Natural Strength

Discussion in 'Commodity Futures' started by PJKIII, Apr 26, 2007.



    The natural gas market has been surprisingly strong of late, even in the face of milder temperatures and relatively high levels of gas in storage (1564 bcf as of last Friday according to the EIA"s release today). The May contract went off the board today at 7.508, just a nickel under the April settlement, and four cents under March. Arguments for the contract staying up here range from an anticipated active hurricane season, to nuclear maintenance that will fuel demand for natural gas as an alternative in electricity generation, to increased demand in ethanol production, to declining imports from Canada (blamed in part on high levels being consumed in the oil sands project) but in my opinion the market is ignoring the underlying fundamentals, which in the short term I view as bearish. One explanation I have heard offered is that the cash market has been very strong and it has has been suggested that this too has helped prop up the screen....but why such cash strength? Longer term I am more bullish, but due to current and anticipated mild weather, record LNG imports (the UK market is around 3 dollars compared to our 7.50 market) and storage in the ground that is 233 bcf over the 5 year average, over the next few weeks I anticipate a rather hefty selloff, at least down to the low 7.00 area if not 6.80 or even the mid 6 dollar range. I wondered what others could offer for forecasts or rationale as to why the June contract might be trading at such a historically inflated level given the current outlook, or perhaps even offer technical explanations for where we are currently trading and where we might be headed.
  2. I and others agree with your outlook entirely.

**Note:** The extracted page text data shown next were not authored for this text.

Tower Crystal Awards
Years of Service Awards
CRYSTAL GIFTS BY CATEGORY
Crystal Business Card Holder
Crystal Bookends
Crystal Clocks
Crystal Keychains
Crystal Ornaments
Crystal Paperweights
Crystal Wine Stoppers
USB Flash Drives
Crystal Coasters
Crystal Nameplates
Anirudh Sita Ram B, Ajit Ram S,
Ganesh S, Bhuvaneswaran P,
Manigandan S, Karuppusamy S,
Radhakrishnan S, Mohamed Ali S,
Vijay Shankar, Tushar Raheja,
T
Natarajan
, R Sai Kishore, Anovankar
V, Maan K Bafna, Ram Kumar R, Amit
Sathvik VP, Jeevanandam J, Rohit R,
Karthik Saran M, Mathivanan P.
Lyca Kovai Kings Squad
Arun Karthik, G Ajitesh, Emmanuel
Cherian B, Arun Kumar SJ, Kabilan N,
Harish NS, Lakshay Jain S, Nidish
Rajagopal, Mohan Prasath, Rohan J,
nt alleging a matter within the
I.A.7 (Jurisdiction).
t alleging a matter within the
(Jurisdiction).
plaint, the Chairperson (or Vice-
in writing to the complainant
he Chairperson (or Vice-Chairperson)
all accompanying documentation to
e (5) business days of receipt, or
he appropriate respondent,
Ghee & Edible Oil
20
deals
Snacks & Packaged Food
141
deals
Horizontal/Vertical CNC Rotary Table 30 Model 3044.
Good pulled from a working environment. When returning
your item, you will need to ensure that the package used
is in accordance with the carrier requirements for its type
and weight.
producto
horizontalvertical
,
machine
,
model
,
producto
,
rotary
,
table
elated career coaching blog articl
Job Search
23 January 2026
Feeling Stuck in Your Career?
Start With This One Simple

    That said, you are looking for explanations why the market is where its at:

    1) Big players want it to expire at certain price points ?? (ie expiry of remainder of large spread positions [outrights] desired at certain places)

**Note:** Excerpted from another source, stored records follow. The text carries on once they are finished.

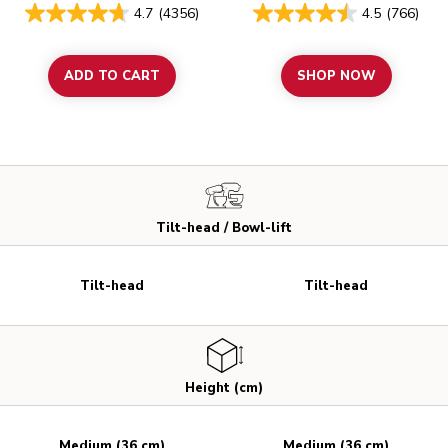
4.7
(4356)
4.5
(766)
ADD TO CART
SHOP NOW
Tilt-head / Bowl-lift
Tilt-head
Tilt-head
Height (cm)
Medium (36 cm)
Medium (36 cm)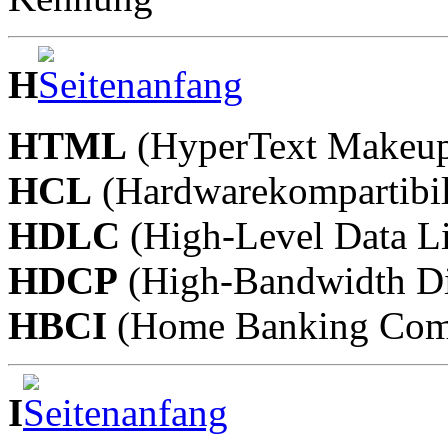
H
HTML
(HyperText Makeup
HCL
(Hardwarekompartibili
HDLC
(High-Level Data Li
HDCP
(High-Bandwidth Dig
HBCI
(Home Banking Compu
I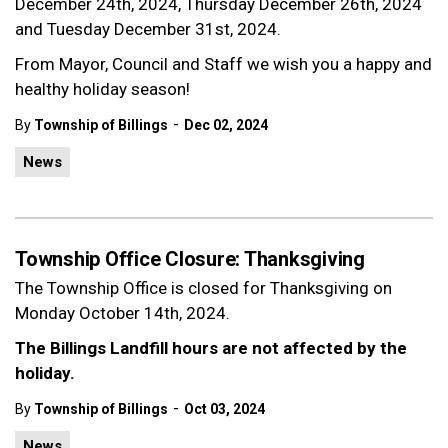
December 24th, 2024, Thursday December 26th, 2024
and Tuesday December 31st, 2024.
From Mayor, Council and Staff we wish you a happy and
healthy holiday season!
-
By
Township of Billings
Dec 02, 2024
News
Township Office Closure: Thanksgiving
The Township Office is closed for Thanksgiving on
Monday October 14th, 2024.
The Billings Landfill hours are not affected by the
holiday.
-
By
Township of Billings
Oct 03, 2024
News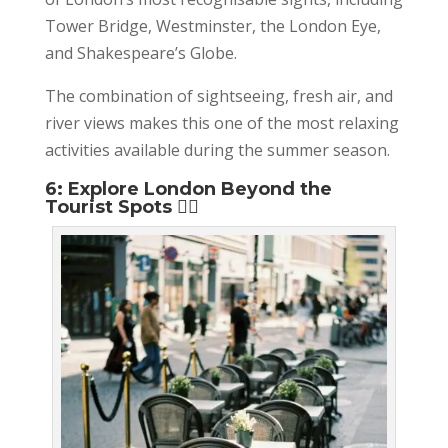
Tower Bridge, Westminster, the London Eye,
and Shakespeare’s Globe.
The combination of sightseeing, fresh air, and
river views makes this one of the most relaxing
activities available during the summer season.
6: Explore London Beyond the
Tourist Spots 🚶‍♂️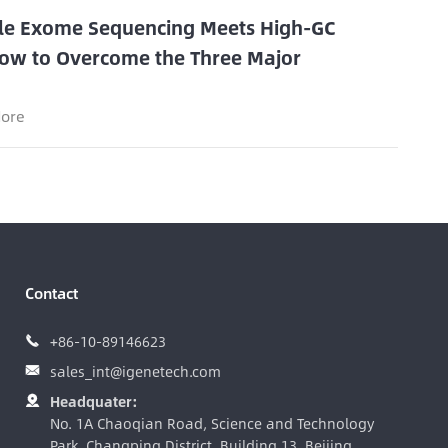
e Exome Sequencing Meets High-GC
ow to Overcome the Three Major
s
ore
Contact
+86-10-89146623

sales_int@igenetech.com

Headquater:

No. 1A Chaoqian Road, Science and Technology
Park, Changping District, Building 13, Beijing,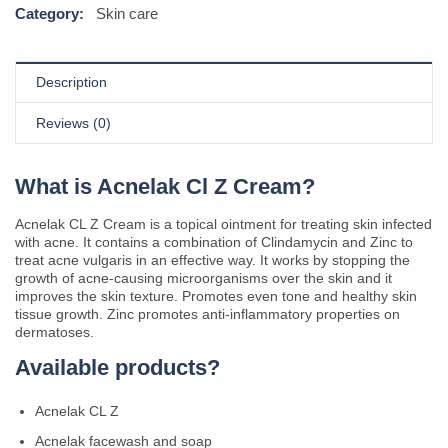
Category:
Skin care
Description
Reviews (0)
What is Acnelak Cl Z Cream?
Acnelak CL Z Cream is a topical ointment for treating skin infected
with acne. It contains a combination of Clindamycin and Zinc to
treat acne vulgaris in an effective way. It works by stopping the
growth of acne-causing microorganisms over the skin and it
improves the skin texture. Promotes even tone and healthy skin
tissue growth. Zinc promotes anti-inflammatory properties on
dermatoses.
Available products?
Acnelak CL Z
Acnelak facewash and soap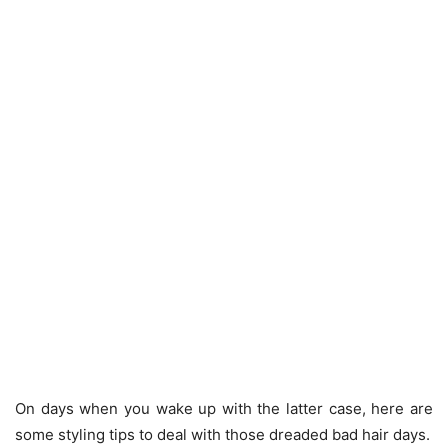
On days when you wake up with the latter case, here are
some styling tips to deal with those dreaded bad hair days.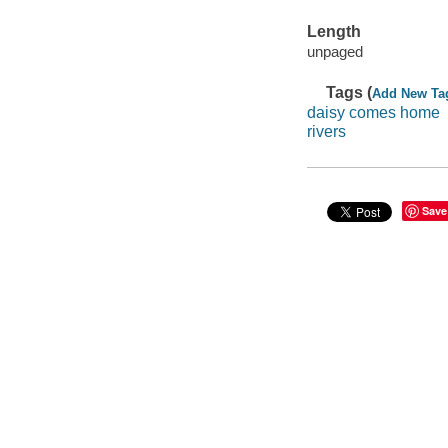
Length
unpaged
Tags (
Add New Ta
daisy comes home
rivers
Save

    2) Everyone is short this market. You know how that ends.

    3) Anticipation of summer power demand and hurricanes are helping elevate it. Additionally, I know the crude:ng relationship is a stretch at best (being 6:1), but right now we're at 8.6:1. So there's still upside in that angle.

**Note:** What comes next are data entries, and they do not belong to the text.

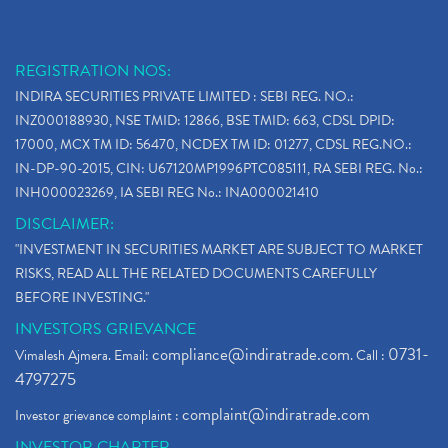
REGISTRATION NOS:
INDIRA SECURITIES PRIVATE LIMITED : SEBI REG. NO.:
INZ000188930, NSE TMID: 12866, BSE TMID: 663, CDSL DPID:
17000, MCX TM ID: 56470, NCDEX TM ID: 01277, CDSL REG.NO.:
IN-DP-90-2015, CIN: U67120MP1996PTC085111, RA SEBI REG. No.:
INH000023269, IA SEBI REG No.: INA000021410
DISCLAIMER:
"INVESTMENT IN SECURITIES MARKET ARE SUBJECT TO MARKET
RISKS, READ ALL THE RELATED DOCUMENTS CAREFULLY
BEFORE INVESTING."
INVESTORS GRIEVANCE
compliance@indiratrade.com
0731-
Vimalesh Ajmera. Email:
. Call :
4797275
complaint@indiratrade.com
Investor grievance complaint :
INVESTOR CHARTER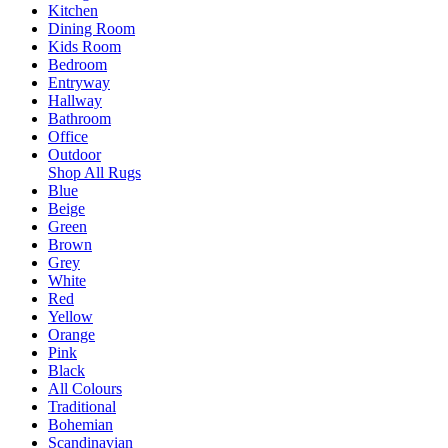
Kitchen
Dining Room
Kids Room
Bedroom
Entryway
Hallway
Bathroom
Office
Outdoor
Shop All Rugs
Blue
Beige
Green
Brown
Grey
White
Red
Yellow
Orange
Pink
Black
All Colours
Traditional
Bohemian
Scandinavian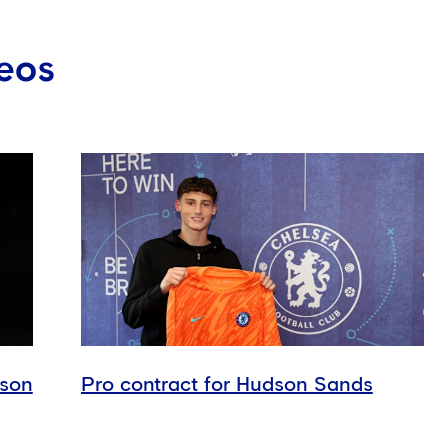
eos
dson
Pro contract for Hudson Sands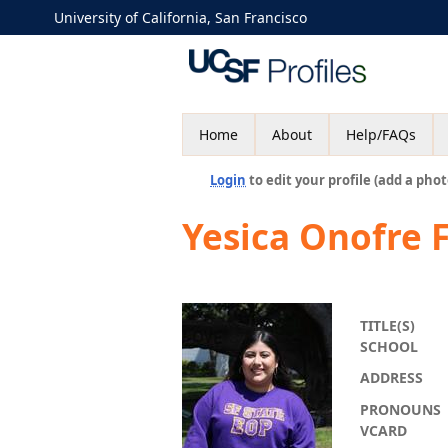
University of California, San Francisco
Home
About
Help/FAQs
Login
to edit your profile (add a phot
Yesica Onofre F
TITLE(S)
SCHOOL
ADDRESS
PRONOUNS
VCARD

    4) We've seen that even in a warm winter, a few cold weeks can make all the difference. So perhaps the storage situation is being somewhat discounted. Despite that, we had a runup on the noreaster AND Iran worries (remember that crude spike that took gasoline, NG, and heating oil all up?)... That explains somewhat how we are here as well.

    So ... Now that withdrawal season is done, what upward catalyst do we have left?

    I can only think of four ...

    1) huge net short interest in the market
    2) early hurricanes starting to come in Jun.
    3) geopolitical stuff (sympathy movements w/ crude)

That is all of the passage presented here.